Exercise requirements
The line containing "في السوق السعودية." marks where to begin; quote it and every line after it through the end of the data, exactly as written.

Given records section start

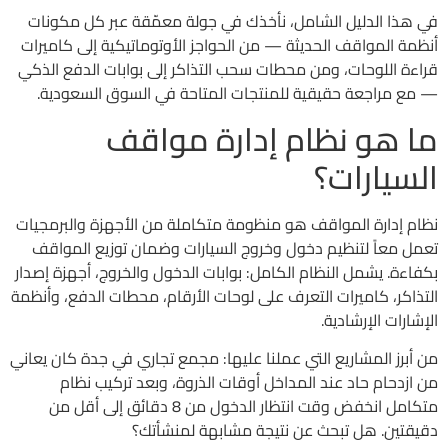
في هذا الدليل الشامل، نأخذك في جولة معمّقة عبر كل مكونات
أنظمة المواقف الحديثة — من الحواجز الأوتوماتيكية إلى كاميرات
قراءة اللوحات، ومن محطات سحب التذاكر إلى بوابات الدفع الذكي
— مع مراجعة حقيقية للمنتجات المتاحة في السوق السعودية.
ما هو نظام إدارة مواقف
السيارات؟
نظام إدارة المواقف هو منظومة متكاملة من الأجهزة والبرمجيات
تعمل معاً لتنظيم دخول وخروج السيارات وضمان توزيع المواقف
بكفاءة. يشمل النظام الكامل: بوابات الدخول والخروج، أجهزة إصدار
التذاكر، كاميرات التعرف على لوحات الأرقام، محطات الدفع، وأنظمة
الإشارات الإرشادية.
من أبرز المشاريع التي عملنا عليها: مجمع تجاري في جدة كان يعاني
من ازدحام حاد عند المداخل أوقات الذروة، وبعد تركيب نظام
متكامل انخفض وقت انتظار الدخول من 8 دقائق إلى أقل من
دقيقتين. هل تبحث عن نتيجة مشابهة لمنشأتك؟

Given records section end

Answer section
— مع مراجعة حقيقية للمنتجات المتاحة في السوق السعودية.
ما هو نظام إدارة مواقف
السيارات؟
نظام إدارة المواقف هو منظومة متكاملة من الأجهزة والبرمجيات
تعمل معاً لتنظيم دخول وخروج السيارات وضمان توزيع المواقف
بكفاءة. يشمل النظام الكامل: بوابات الدخول والخروج، أجهزة إصدار
التذاكر، كاميرات التعرف على لوحات الأرقام، محطات الدفع، وأنظمة
الإشارات الإرشادية.
من أبرز المشاريع التي عملنا عليها: مجمع تجاري في جدة كان يعاني
من ازدحام حاد عند المداخل أوقات الذروة، وبعد تركيب نظام
متكامل انخفض وقت انتظار الدخول من 8 دقائق إلى أقل من
دقيقتين. هل تبحث عن نتيجة مشابهة لمنشأتك؟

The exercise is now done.